Es war ein Aufruf, der in all den Meldungen rund um die aktuelle Corona-Epidemie etwas untergegangen ist: das Saarland braucht euer Blut! Durch die Verunsicherung rund um das Coronavirus sind die Blutspenden in unserer Region drastisch zurück gegangen, was die Kliniken im Land vor immense Probleme stellt. 

Univ.-Prof. Dr. med. Hermann Eichler
Facharzt für Transfusionsmedizin, Zusatz-Weiterbildung Hämostaseologie
Universität und Universitätsklinikum des Saarlandes

Das bestätigt auch Univ.-Prof.Dr. Hermann Eichler, Leiter des Institut für Klinische Hämostaseologie und Transfusionsmedizin und damit auch zuständig für die Blutspenden am UKS, mit dem wir über die aktuelle Situation gesprochen haben: „Im Saarland wird insgesamt zu wenig Blut gespendet. Wir haben hier seit Jahren weniger Vollblutspenden, als wir verbrauchen. Wir haben – wie man in der Wirtschaft sagen würde – ein strukturelles Defizit.“ Das bedeutet: das Saarland muss sich im Bereich der Blutkonserven auf Rheinland-Pfalz verlassen, die die fehlenden Konserven durch Lieferungen ausgleichen. 

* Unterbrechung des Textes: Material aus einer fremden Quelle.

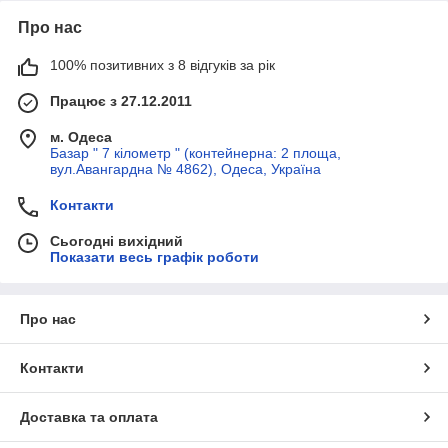
Зверніть увагу, що ми пропонуємо тільки оригінальну
Про нас
продукцію. Найвигідніший опт. Чоловічі труси сімейні підійдуть
людям різного віку і комплекції.
100% позитивних з 8 відгуків за рік
Працює з 27.12.2011
Недорогі чоловічі труси сімейні,
бавовна
м. Одеса
Базар " 7 кілометр " (контейнерна: 2 площа,
вул.Авангардна № 4862), Одеса, Україна
Головною перевагою пропонованих недорогих чоловічих
Контакти
сімейних трусів є 100% бавовна у складі трикотажної тканини.
Це робить дане нижня білизна звичайних і великих розмірів:
Сьогодні вихідний
Показати весь графік роботи
гіпоалергенним;
гігроскопічним;
повітропроникним;
Про нас
приємним на дотик;
Контакти
максимально простою у догляді.
Можливий дрібний, середній, великий опт. Купити вільні труси
сімейні INDENA в нашому інтернет-магазині буде вигідно
Доставка та оплата
представникам бізнесу, що спеціалізується на роздрібному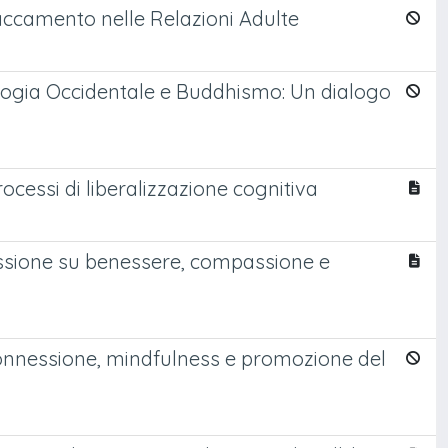
ttaccamento nelle Relazioni Adulte
cologia Occidentale e Buddhismo: Un dialogo
ocessi di liberalizzazione cognitiva
nessione su benessere, compassione e
connessione, mindfulness e promozione del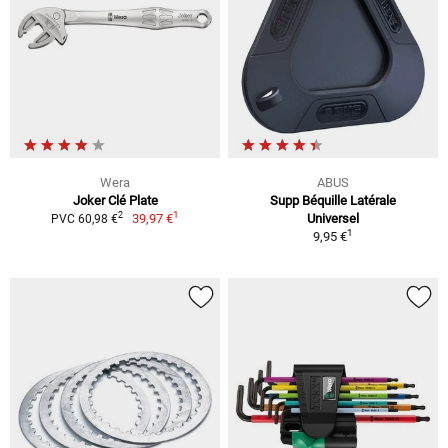
Wera
ABUS
Joker Clé Plate
Supp Béquille Latérale
1
2
39,97 €
Universel
PVC 60,98 €
1
9,95 €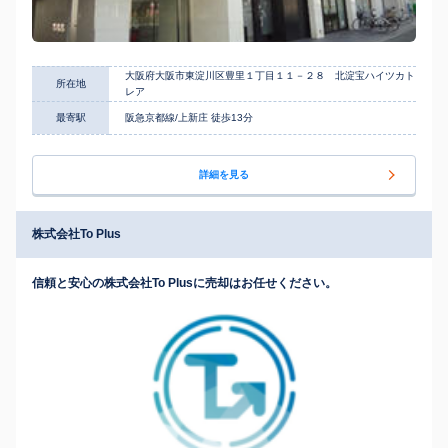
大阪府大阪市東淀川区豊里１丁目１１－２８ 北淀宝ハイツカト
所在地
レア
最寄駅
阪急京都線/上新庄 徒歩13分
詳細を見る
株式会社To Plus
信頼と安心の株式会社To Plusに売却はお任せください。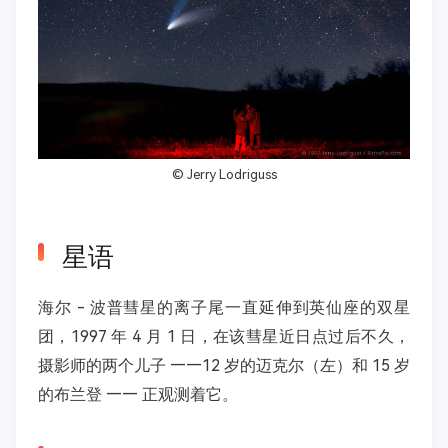
©
Jerry Lodriguss
星语
海尔 - 波普彗星的离子尾一直延伸到英仙座的双星
团，1997 年 4 月 1 日，在该彗星近日点过后不久，
摄影师的两个儿子 ——12 岁的迈克尔（左）和 15 岁
的布兰登 —— 正观测着它。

Doch durch die aktuelle Corona-Pandemie geht auch in anderen Bundesländern – und damit auch bei den Nachbarn in Rheinland-Pfalz – die Spendenbereitschaft zurück, was die Situation hier vor Ort noch verschlimmert. „Deswegen nutzen wir auch die Krise um der Bevölkerung zu sagen „Spendet Blut!“, damit die Saarländerinnen und Saarländer ihre Blutversorgung selber hinkriegen“, so der Appell von Prof.Dr. Eichler, der seiner Aufforderung mit Zahlen Nachdruck verleiht.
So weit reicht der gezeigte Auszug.